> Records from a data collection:
◆ ◆ ◆ ◆ ◆ ◆ ◆

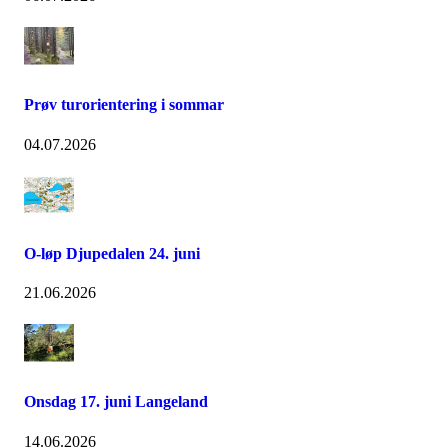
Prøv turorientering i sommar
04.07.2026
O-løp Djupedalen 24. juni
21.06.2026
Onsdag 17. juni Langeland
14.06.2026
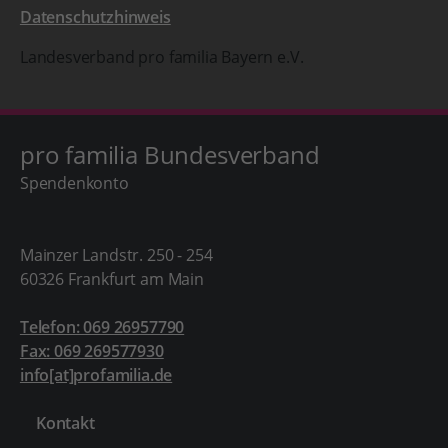
Datenschutzhinweis
Landesverband pro familia Bayern e.V.
pro familia Bundesverband
Spendenkonto
Mainzer Landstr. 250 - 254
60326 Frankfurt am Main
Telefon: 069 26957790
Fax: 069 269577930
info[at]profamilia.de
Kontakt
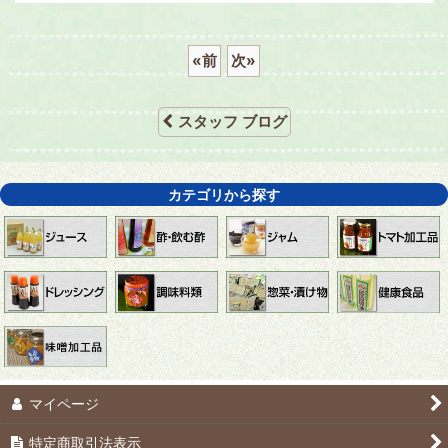
«
前
次
»
スタッフ ブログ
カテゴリから探す
マイページ
特定商取引法表示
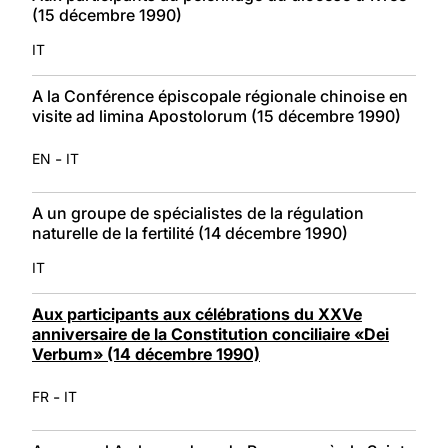
(15 décembre 1990)
IT
A la Conférence épiscopale régionale chinoise en
visite ad limina Apostolorum (15 décembre 1990)
-
EN
IT
A un groupe de spécialistes de la régulation
naturelle de la fertilité (14 décembre 1990)
IT
Aux participants aux célébrations du XXVe
anniversaire de la Constitution conciliaire «Dei
Verbum» (14 décembre 1990)
-
FR
IT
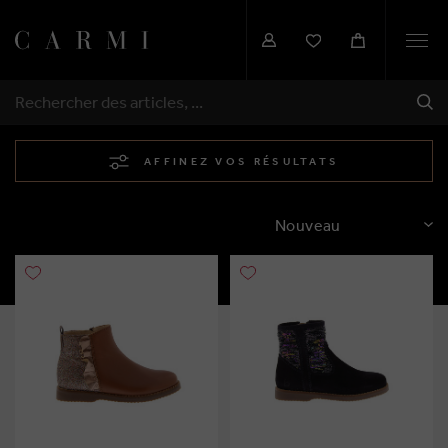
Togg
navi
EXP
RECHERCHER
AFFINEZ VOS RÉSULTATS
TRIER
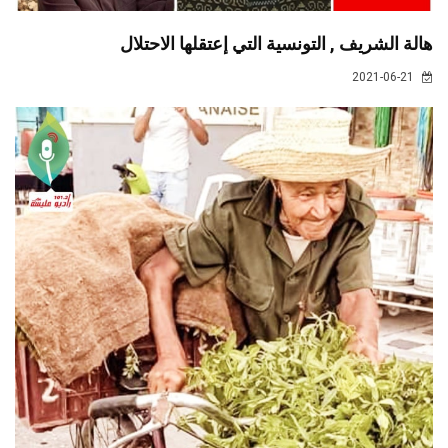
هالة الشريف , التونسية التي إعتقلها الاحتلال
2021-06-21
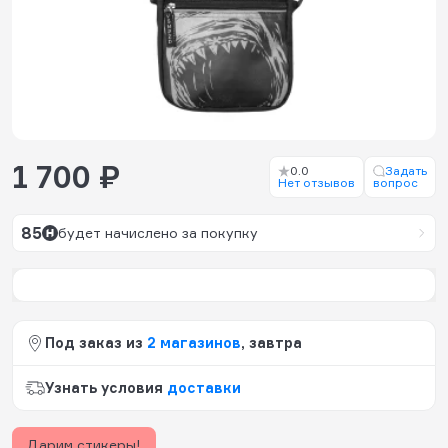
1 700 ₽
0.0
Задать
Нет отзывов
вопрос
85
будет начислено за покупку
Под заказ из
2 магазинов
, завтра
Узнать условия
доставки
Дарим стикеры!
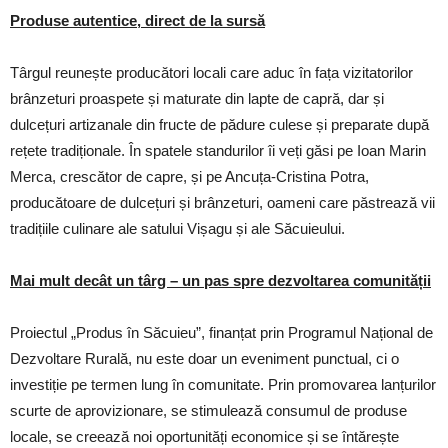
Produse autentice, direct de la sursă
Târgul reunește producători locali care aduc în fața vizitatorilor
brânzeturi proaspete și maturate din lapte de capră, dar și
dulcețuri artizanale din fructe de pădure culese și preparate după
rețete tradiționale. În spatele standurilor îi veți găsi pe Ioan Marin
Merca, crescător de capre, și pe Ancuța-Cristina Potra,
producătoare de dulcețuri și brânzeturi, oameni care păstrează vii
tradițiile culinare ale satului Vișagu și ale Săcuieului.
Mai mult decât un târg – un pas spre dezvoltarea comunității
Proiectul „Produs în Săcuieu”, finanțat prin Programul Național de
Dezvoltare Rurală, nu este doar un eveniment punctual, ci o
investiție pe termen lung în comunitate. Prin promovarea lanțurilor
scurte de aprovizionare, se stimulează consumul de produse
locale, se creează noi oportunități economice și se întărește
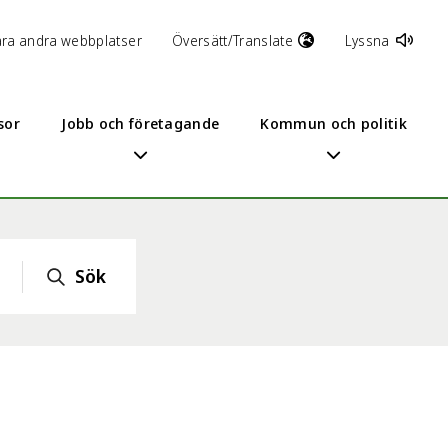
åra andra webbplatser
Översätt/Translate
Lyssna
sor
Jobb och företagande
Kommun och politik
Sök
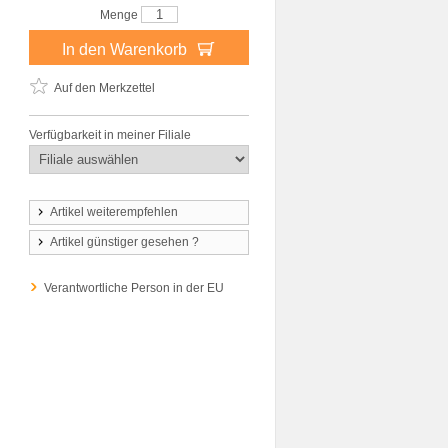
Menge
In den Warenkorb
Auf den Merkzettel
Verfügbarkeit in meiner Filiale
Artikel weiterempfehlen
Artikel günstiger gesehen ?
Verantwortliche Person in der EU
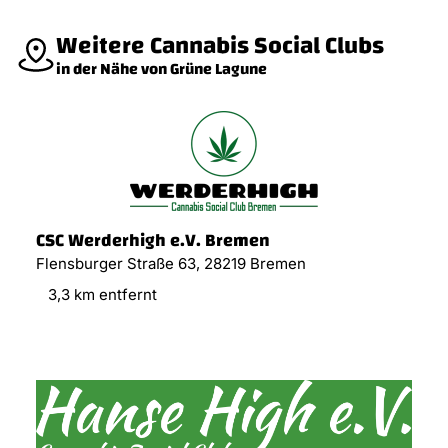
Weitere Cannabis Social Clubs
in der Nähe von Grüne Lagune
CSC Werderhigh e.V. Bremen
Flensburger Straße 63, 28219 Bremen
3,3 km entfernt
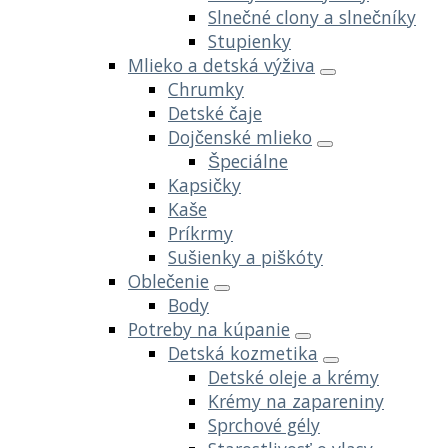
Slnečné clony a slnečníky
Stupienky
Mlieko a detská výživa
Chrumky
Detské čaje
Dojčenské mlieko
Špeciálne
Kapsičky
Kaše
Príkrmy
Sušienky a piškóty
Oblečenie
Body
Potreby na kúpanie
Detská kozmetika
Detské oleje a krémy
Krémy na zapareniny
Sprchové gély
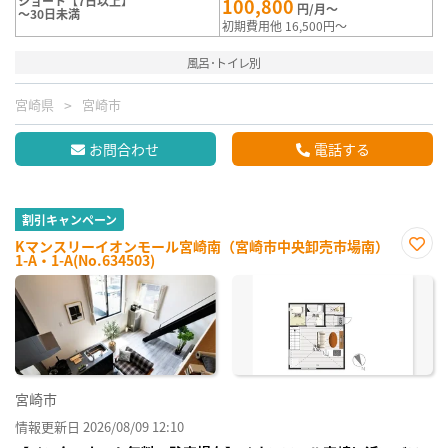
ショート【7日以上】
100,800
円/月～
～30日未満
初期費用他 16,500円～
風呂･トイレ別
宮崎県
宮崎市
お問合わせ
電話する
割引キャンペーン
Kマンスリーイオンモール宮崎南（宮崎市中央卸売市場南）
1-A・1-A(No.634503)
お気
に入
り登
録
宮崎市
情報更新日 2026/08/09 12:10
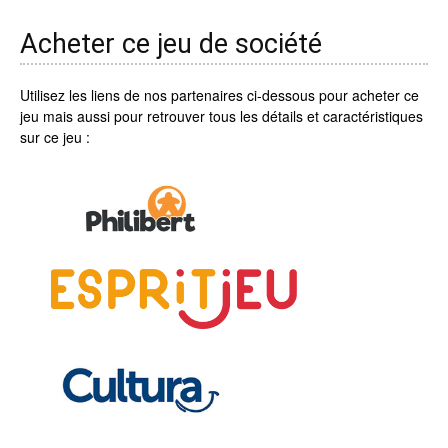
Acheter ce jeu de société
Utilisez les liens de nos partenaires ci-dessous pour acheter ce
jeu mais aussi pour retrouver tous les détails et caractéristiques
sur ce jeu :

◆ ◆ ◆ ◆ ◆ ◆ ◆

> WORK TASK:
The answer must be the entries above, printed exactly, with no pictures.

> TASK RESULT:
Prøv turorientering i sommar
04.07.2026
O-løp Djupedalen 24. juni
21.06.2026
Onsdag 17. juni Langeland
14.06.2026
Datenschutzhinweis
Landesverband pro familia Bayern e.V.
pro familia Bundesverband
Spendenkonto
Mainzer Landstr. 250 - 254
60326 Frankfurt am Main
Telefon: 069 26957790
Fax: 069 269577930
info[at]profamilia.de
Kontakt
«
前
次
»
スタッフ ブログ
カテゴリから探す
マイページ
特定商取引法表示
(15 décembre 1990)
IT
A la Conférence épiscopale régionale chinoise en
visite ad limina Apostolorum (15 décembre 1990)
-
EN
IT
A un groupe de spécialistes de la régulation
naturelle de la fertilité (14 décembre 1990)
IT
Aux participants aux célébrations du XXVe
anniversaire de la Constitution conciliaire «Dei
Verbum» (14 décembre 1990)
-
FR
IT
Togg
navi
EXP
RECHERCHER
AFFINEZ VOS RÉSULTATS
TRIER
هالة الشريف , التونسية التي إعتقلها الاحتلال
2021-06-21
1 700 ₽
0.0
Задать
Нет отзывов
вопрос
85
будет начислено за покупку
Под заказ из
2 магазинов
, завтра
Узнать условия
доставки
Дарим стикеры!
Produse autentice, direct de la sursă
Târgul reunește producători locali care aduc în fața vizitatorilor
brânzeturi proaspete și maturate din lapte de capră, dar și
dulcețuri artizanale din fructe de pădure culese și preparate după
rețete tradiționale. În spatele standurilor îi veți găsi pe Ioan Marin
Merca, crescător de capre, și pe Ancuța-Cristina Potra,
producătoare de dulcețuri și brânzeturi, oameni care păstrează vii
tradițiile culinare ale satului Vișagu și ale Săcuieului.
Mai mult decât un târg – un pas spre dezvoltarea comunității
Proiectul „Produs în Săcuieu”, finanțat prin Programul Național de
Dezvoltare Rurală, nu este doar un eveniment punctual, ci o
investiție pe termen lung în comunitate. Prin promovarea lanțurilor
scurte de aprovizionare, se stimulează consumul de produse
locale, se creează noi oportunități economice și se întărește
åra andra webbplatser
Översätt/Translate
Lyssna
sor
Jobb och företagande
Kommun och politik
Sök
Menge
In den Warenkorb
Auf den Merkzettel
Verfügbarkeit in meiner Filiale
Artikel weiterempfehlen
Artikel günstiger gesehen ?
Verantwortliche Person in der EU
Weitere Cannabis Social Clubs
in der Nähe von Grüne Lagune
CSC Werderhigh e.V. Bremen
Flensburger Straße 63, 28219 Bremen
3,3 km entfernt
Slnečné clony a slnečníky
Stupienky
Mlieko a detská výživa
Chrumky
Detské čaje
Dojčenské mlieko
Špeciálne
Kapsičky
Kaše
Príkrmy
Sušienky a piškóty
Oblečenie
Body
Potreby na kúpanie
Detská kozmetika
Detské oleje a krémy
Krémy na zapareniny
Sprchové gély
ショート【7日以上】
100,800
円/月～
～30日未満
初期費用他 16,500円～
風呂･トイレ別
宮崎県
宮崎市
お問合わせ
電話する
割引キャンペーン
Kマンスリーイオンモール宮崎南（宮崎市中央卸売市場南）
1-A・1-A(No.634503)
お気
に入
り登
録
宮崎市
情報更新日 2026/08/09 12:10
Acheter ce jeu de société
Utilisez les liens de nos partenaires ci-dessous pour acheter ce
jeu mais aussi pour retrouver tous les détails et caractéristiques
sur ce jeu :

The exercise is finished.